▸ **INPUT MATERIAL**
BEGIN
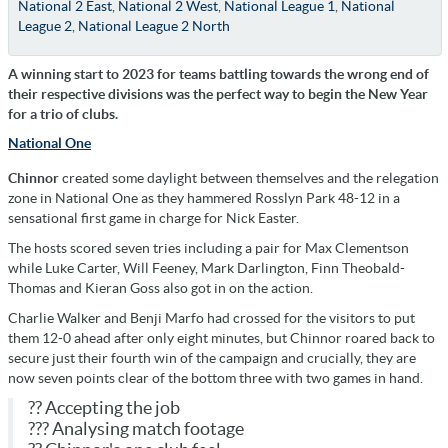
National 2 East
,
National 2 West
,
National League 1
,
National
League 2
,
National League 2 North
A winning start to 2023 for teams battling towards the wrong end of
their respective divisions was the perfect way to begin the New Year
for a trio of clubs.
National One
Chinnor
created some daylight between themselves and the relegation
zone in National One as they hammered Rosslyn Park 48-12 in a
sensational first game in charge for Nick Easter.
The hosts scored seven tries including a pair for Max Clementson
while Luke Carter, Will Feeney, Mark Darlington, Finn Theobald-
Thomas and Kieran Goss also got in on the action.
Charlie Walker and Benji Marfo had crossed for the visitors to put
them 12-0 ahead after only eight minutes, but Chinnor roared back to
secure just their fourth win of the campaign and crucially, they are
now seven points clear of the bottom three with two games in hand.
?? Accepting the job
??? Analysing match footage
END
▸ **WORK INSTRUCTIONS**
Check each line in the records for the word "Chinnor" and say how many have it, with nothing else.

▸ **EXERCISE RESPONSE**
2